So, long story short, I'm supposing my father knew what he was doing when he took the power saw to the sink.
The less short story: Apparently, the seal between the sink and the garbage disposal took to leaking. I hadn't noticed since I don't use the garbage disposal much --- mostly, I finish eating stuff, after all --- and it was only earlier this year I got a handle on just how to start it on purpose. It's turning on the wall switch and turning the water on and twisting on a cap on the machine. The twisting of the cap was the thing I couldn't get right, although it's not a bad design scheme for avoiding accidents. I also hadn't looked underneath the sink to where the leak presumably was, since my mother had got rid of the recycle and trash bins from under the sink, so I never have need to look under there.
My father warned that he'd need my help getting the disposal loose, since he hasn't got the strength he had before his heart surgery. This is a point he reminds me of about four times per day, and I should point out, it doesn't really show in his activity outside complaints about how he hasn't got the strength he used to have. I was fine trying to twist the disposal out of its spot, except that the disposal wasn't going along with the twisting. Some of this was the complex of hoses and cables feeding into it, but with every one of them taken out, the remainder wasn't any more loose.

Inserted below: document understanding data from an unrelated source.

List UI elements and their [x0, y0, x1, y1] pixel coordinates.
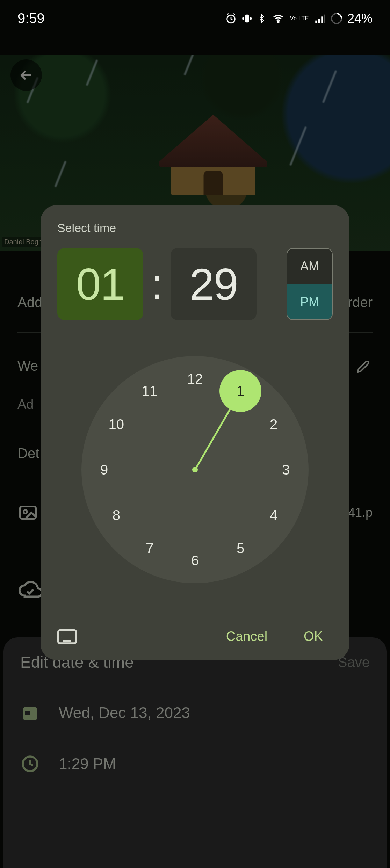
time-separator: : — [151, 260, 163, 308]
clock-hour-8[interactable]: 8 — [104, 503, 129, 527]
clock-hour-3[interactable]: 3 — [274, 457, 298, 482]
status-time: 9:59 — [17, 10, 45, 26]
svg-rect-5 — [321, 16, 323, 23]
svg-rect-3 — [315, 20, 317, 23]
svg-rect-1 — [245, 14, 249, 22]
clock-hour-6[interactable]: 6 — [183, 548, 207, 573]
minute-field[interactable]: 29 — [171, 248, 257, 320]
dialog-title: Select time — [57, 221, 333, 235]
volte-icon: Vo LTE — [290, 16, 309, 21]
wifi-icon — [271, 13, 285, 24]
clock-hour-2[interactable]: 2 — [261, 412, 286, 436]
clock-hour-4[interactable]: 4 — [261, 503, 286, 527]
svg-rect-4 — [318, 19, 320, 23]
hour-field[interactable]: 01 — [57, 248, 143, 320]
am-button[interactable]: AM — [287, 249, 332, 284]
status-bar: 9:59 Vo LTE 24% — [0, 0, 390, 37]
battery-percent: 24% — [347, 11, 373, 26]
pm-button[interactable]: PM — [287, 284, 332, 319]
clock-hour-12[interactable]: 12 — [183, 367, 207, 391]
ampm-toggle: AM PM — [287, 248, 333, 320]
battery-ring-icon — [331, 13, 342, 24]
svg-point-2 — [277, 21, 279, 22]
time-picker-dialog: Select time 01 : 29 AM PM 12123456789101… — [41, 205, 349, 660]
clock-center-dot — [192, 467, 198, 472]
clock-hour-11[interactable]: 11 — [137, 379, 162, 403]
signal-icon — [314, 13, 326, 24]
status-indicators: Vo LTE 24% — [225, 11, 373, 26]
clock-face[interactable]: 121234567891011 — [81, 356, 309, 583]
clock-hour-7[interactable]: 7 — [137, 536, 162, 560]
ok-button[interactable]: OK — [294, 625, 333, 648]
clock-hour-10[interactable]: 10 — [104, 412, 129, 436]
cancel-button[interactable]: Cancel — [216, 625, 277, 648]
keyboard-input-icon[interactable] — [57, 629, 77, 644]
svg-rect-6 — [324, 14, 325, 23]
vibrate-icon — [242, 13, 252, 24]
clock-hour-1[interactable]: 1 — [228, 379, 253, 403]
clock-hour-9[interactable]: 9 — [92, 457, 116, 482]
alarm-icon — [225, 13, 237, 24]
bluetooth-icon — [257, 12, 266, 25]
clock-hour-5[interactable]: 5 — [228, 536, 253, 560]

Finally my father identified the problem as the metal ring holding the unit up to the sink, which had turned into a solid sheet of rust. We tried a spray of WD-40 on it, and that didn't get anything anywhere. So that's when my father took out the power saw and hacked the old ring out of the sink.
It's a two-basin sink, so, we had kitchen sink abilities despite the removal. The dishwasher would be out of service, though.
Trivia: England's King Charles II granted to the Royal African Company, organized after the disbanding of the Royal Adventurers into Africa in 1672, the exclusive right to trade with Africa for a thousand years. It lost its monopoly a decade after the Glorious Revolution of 1688. Source: A Splendid Exchange: How Trade Shaped The World, William J Berenstein.
Currently Reading: Wrestling With Moses: How Jane Jacobs Took on New York's Master Builder And Transformed The American City, Anthony Flint. I was not aware Jane Jacobs had dabbled in writing science fiction, though I would have to imagine james_nicoll posted a double-blind what-if about it at some point.
PS: Dense Places I Have Lived: I have a vision for a set of articles on a particular topic and I hope not to annoy anyone living west of the Appalachians.
(no subject)
Date: 2012-04-24 04:24 am (UTC)Neither was I.
I would have to imagine [info]james_nicoll posted a double-blind what-if about it at some point.
Had an SF rpg where the local government was run by doctrinaire Jacobians but no DBs.